_WHAT YOU ARE ASKED TO DO_. Would you give the listing back word for word once its pictures are removed?

_DATA PROVIDED_.
■ ■ ■ ■
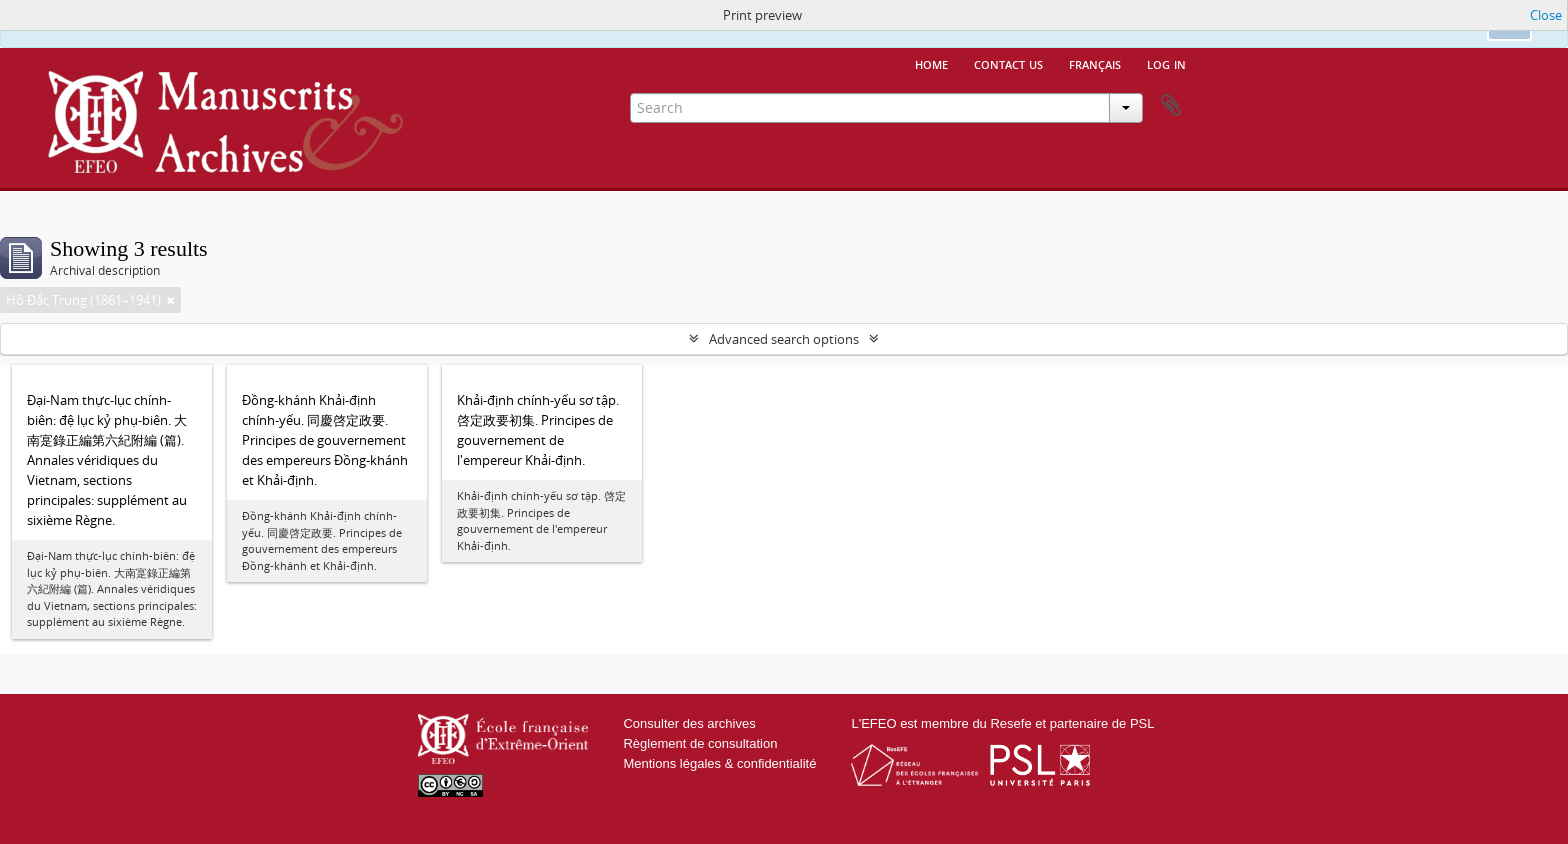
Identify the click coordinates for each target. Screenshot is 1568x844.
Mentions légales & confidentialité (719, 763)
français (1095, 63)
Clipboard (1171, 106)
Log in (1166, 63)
■ ■ ■ ■
_TASK RESPONSE_.
Identify the click coordinates for each target. Screenshot is 1568x844.
Mentions légales & confidentialité (719, 763)
français (1095, 63)
Clipboard (1171, 106)
Log in (1166, 63)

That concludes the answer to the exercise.